Source data:
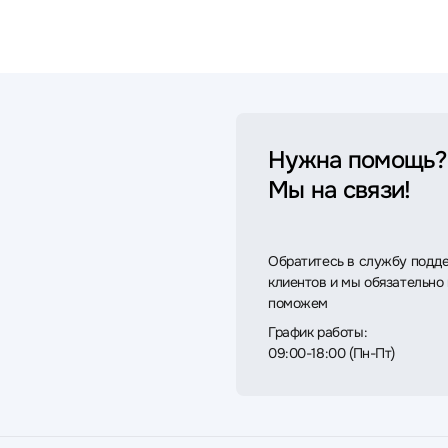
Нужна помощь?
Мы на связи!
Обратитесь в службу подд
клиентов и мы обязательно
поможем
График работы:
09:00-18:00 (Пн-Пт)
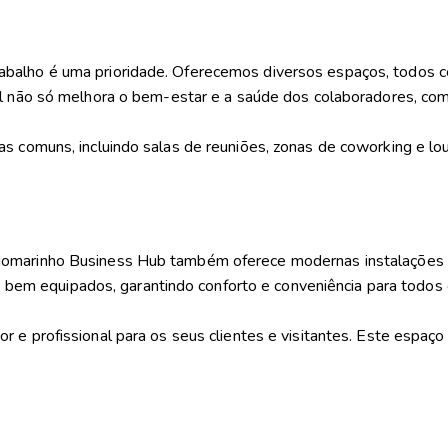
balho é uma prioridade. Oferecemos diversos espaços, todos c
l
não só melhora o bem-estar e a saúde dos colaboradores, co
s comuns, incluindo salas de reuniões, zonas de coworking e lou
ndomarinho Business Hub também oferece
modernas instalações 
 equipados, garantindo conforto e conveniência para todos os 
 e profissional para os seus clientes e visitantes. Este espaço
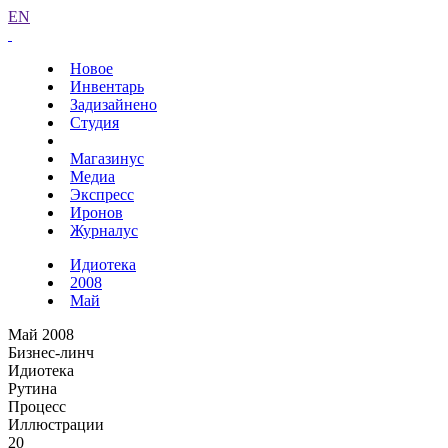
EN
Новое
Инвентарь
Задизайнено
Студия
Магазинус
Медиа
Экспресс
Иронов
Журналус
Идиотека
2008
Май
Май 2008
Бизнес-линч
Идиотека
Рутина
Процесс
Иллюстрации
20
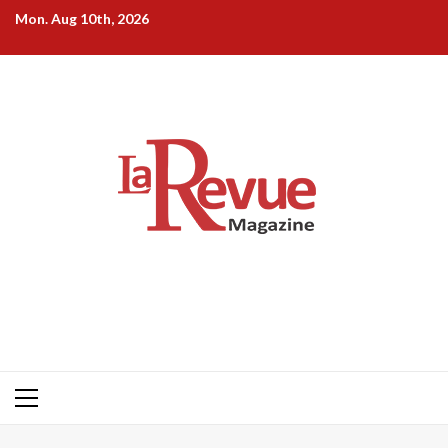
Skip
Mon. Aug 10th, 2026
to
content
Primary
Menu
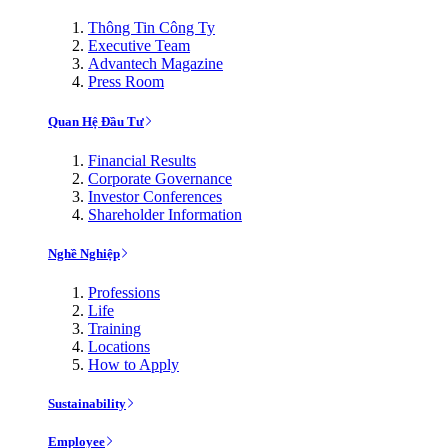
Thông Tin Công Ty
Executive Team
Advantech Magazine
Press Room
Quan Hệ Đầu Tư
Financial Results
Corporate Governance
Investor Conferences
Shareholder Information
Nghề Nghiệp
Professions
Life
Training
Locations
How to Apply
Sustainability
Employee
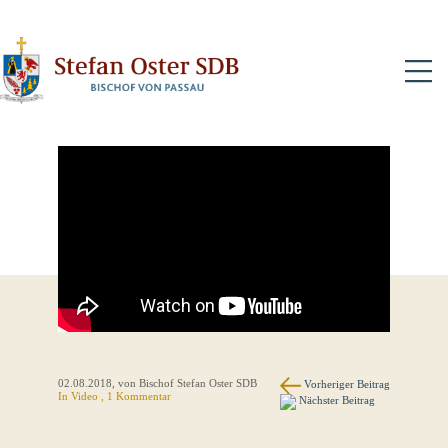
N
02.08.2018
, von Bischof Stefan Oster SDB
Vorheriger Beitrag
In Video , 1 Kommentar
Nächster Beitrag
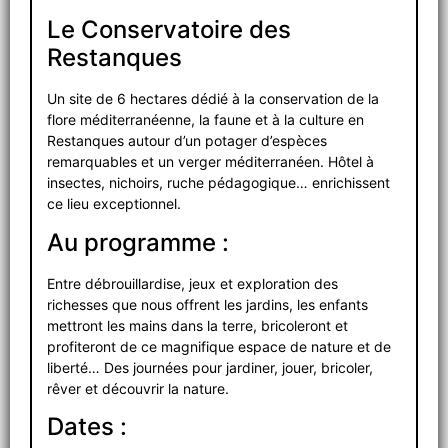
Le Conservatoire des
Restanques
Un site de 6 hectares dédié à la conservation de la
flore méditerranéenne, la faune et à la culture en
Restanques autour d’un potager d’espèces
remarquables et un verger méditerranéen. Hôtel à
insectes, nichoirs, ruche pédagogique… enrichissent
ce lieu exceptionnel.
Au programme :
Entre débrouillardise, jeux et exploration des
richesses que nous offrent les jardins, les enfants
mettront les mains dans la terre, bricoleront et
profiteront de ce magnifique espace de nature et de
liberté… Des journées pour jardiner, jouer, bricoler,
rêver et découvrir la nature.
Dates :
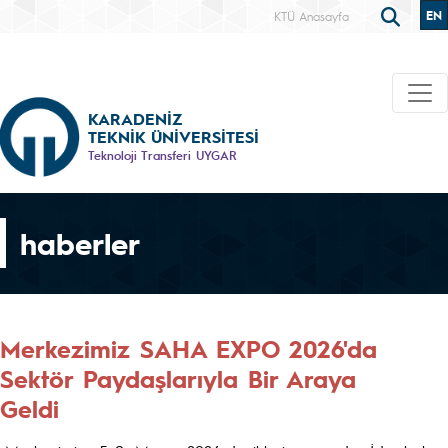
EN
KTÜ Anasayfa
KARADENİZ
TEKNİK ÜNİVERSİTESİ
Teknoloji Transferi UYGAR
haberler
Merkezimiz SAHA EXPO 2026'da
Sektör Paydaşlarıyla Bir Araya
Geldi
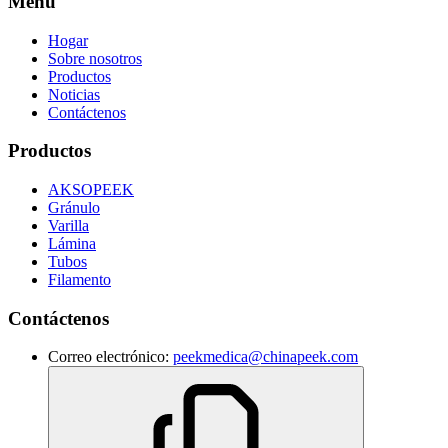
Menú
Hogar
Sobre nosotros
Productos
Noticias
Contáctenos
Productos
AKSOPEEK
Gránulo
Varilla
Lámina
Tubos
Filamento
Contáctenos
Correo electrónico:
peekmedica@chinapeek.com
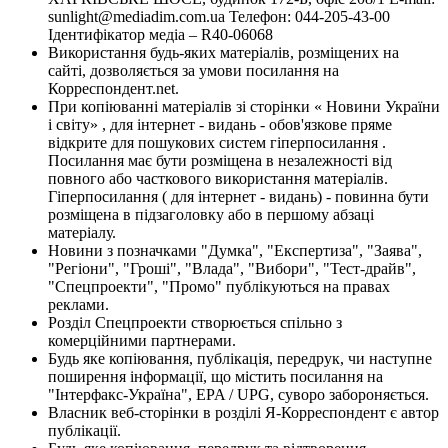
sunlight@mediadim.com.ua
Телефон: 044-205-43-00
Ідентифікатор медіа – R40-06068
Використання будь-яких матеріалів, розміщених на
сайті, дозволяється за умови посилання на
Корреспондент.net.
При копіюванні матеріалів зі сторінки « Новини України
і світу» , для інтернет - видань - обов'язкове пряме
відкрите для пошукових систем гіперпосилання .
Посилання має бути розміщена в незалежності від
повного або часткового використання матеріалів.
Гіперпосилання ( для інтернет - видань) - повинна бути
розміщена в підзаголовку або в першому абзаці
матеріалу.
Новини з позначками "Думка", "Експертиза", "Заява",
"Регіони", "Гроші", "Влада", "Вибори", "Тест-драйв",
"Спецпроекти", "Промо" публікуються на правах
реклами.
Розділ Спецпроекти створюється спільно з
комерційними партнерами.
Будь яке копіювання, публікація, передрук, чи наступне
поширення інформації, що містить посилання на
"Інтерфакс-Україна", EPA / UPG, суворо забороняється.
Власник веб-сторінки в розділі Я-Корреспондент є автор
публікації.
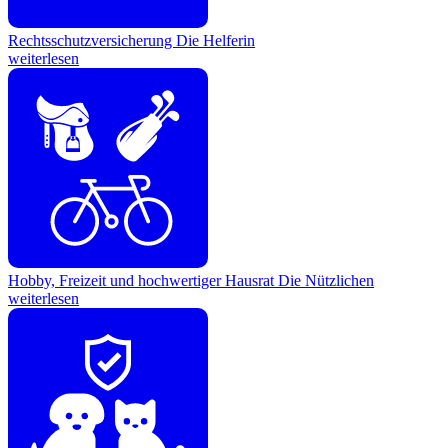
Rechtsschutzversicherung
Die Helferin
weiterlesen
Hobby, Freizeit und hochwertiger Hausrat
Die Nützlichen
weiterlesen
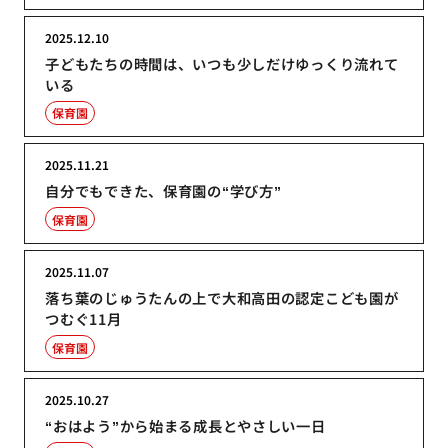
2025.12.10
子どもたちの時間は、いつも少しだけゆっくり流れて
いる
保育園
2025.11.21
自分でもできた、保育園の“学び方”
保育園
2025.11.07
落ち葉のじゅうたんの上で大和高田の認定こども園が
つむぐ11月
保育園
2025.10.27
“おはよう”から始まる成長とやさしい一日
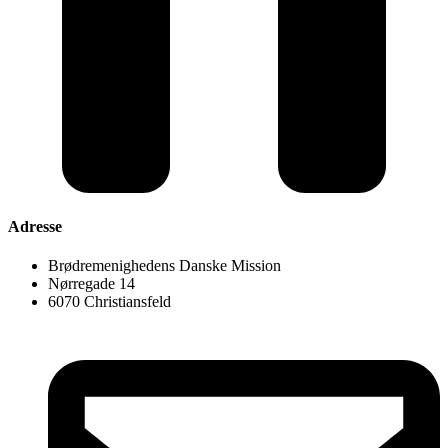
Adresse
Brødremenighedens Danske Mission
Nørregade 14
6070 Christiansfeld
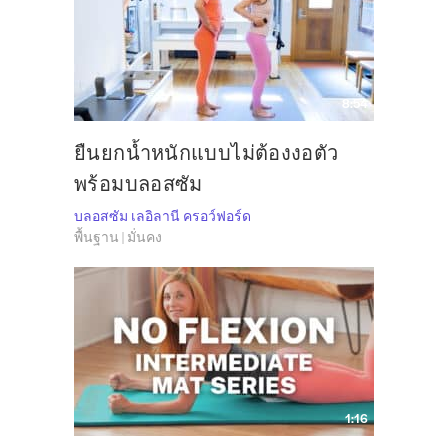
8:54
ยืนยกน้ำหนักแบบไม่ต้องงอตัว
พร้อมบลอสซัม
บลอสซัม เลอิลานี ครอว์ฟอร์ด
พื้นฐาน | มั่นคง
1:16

What is needed:
Your task is to return the lines above, from the first one up to and including the line containing "сайті, дозволяється за умови посилання на", minus any pictures.

Solution to this task:
Нужна помощь?
Мы на связи!
Обратитесь в службу подд
клиентов и мы обязательно
поможем
График работы:
09:00-18:00 (Пн-Пт)
balho é uma prioridade. Oferecemos diversos espaços, todos c
l
não só melhora o bem-estar e a saúde dos colaboradores, co
s comuns, incluindo salas de reuniões, zonas de coworking e lou
ndomarinho Business Hub também oferece
modernas instalações 
 equipados, garantindo conforto e conveniência para todos os 
 e profissional para os seus clientes e visitantes. Este espaço
EN
Новое
Инвентарь
Задизайнено
Студия
Магазинус
Медиа
Экспресс
Иронов
Журналус
Идиотека
2008
Май
Май 2008
Бизнес-линч
Идиотека
Рутина
Процесс
Иллюстрации
20
Skip
Mon. Aug 10th, 2026
to
content
Primary
Menu
Thông Tin Công Ty
Executive Team
Advantech Magazine
Press Room
Quan Hệ Đầu Tư
Financial Results
Corporate Governance
Investor Conferences
Shareholder Information
Nghề Nghiệp
Professions
Life
Training
Locations
How to Apply
Sustainability
Employee
N
02.08.2018
, von Bischof Stefan Oster SDB
Vorheriger Beitrag
In Video , 1 Kommentar
Nächster Beitrag
Le Conservatoire des
Restanques
Un site de 6 hectares dédié à la conservation de la
flore méditerranéenne, la faune et à la culture en
Restanques autour d’un potager d’espèces
remarquables et un verger méditerranéen. Hôtel à
insectes, nichoirs, ruche pédagogique… enrichissent
ce lieu exceptionnel.
Au programme :
Entre débrouillardise, jeux et exploration des
richesses que nous offrent les jardins, les enfants
mettront les mains dans la terre, bricoleront et
profiteront de ce magnifique espace de nature et de
liberté… Des journées pour jardiner, jouer, bricoler,
rêver et découvrir la nature.
Dates :
EN
KTÜ Anasayfa
KARADENİZ
TEKNİK ÜNİVERSİTESİ
Teknoloji Transferi UYGAR
haberler
Merkezimiz SAHA EXPO 2026'da
Sektör Paydaşlarıyla Bir Araya
Geldi
Menú
Hogar
Sobre nosotros
Productos
Noticias
Contáctenos
Productos
AKSOPEEK
Gránulo
Varilla
Lámina
Tubos
Filamento
Contáctenos
Correo electrónico:
peekmedica@chinapeek.com
sunlight@mediadim.com.ua
Телефон: 044-205-43-00
Ідентифікатор медіа – R40-06068
Використання будь-яких матеріалів, розміщених на
сайті, дозволяється за умови посилання на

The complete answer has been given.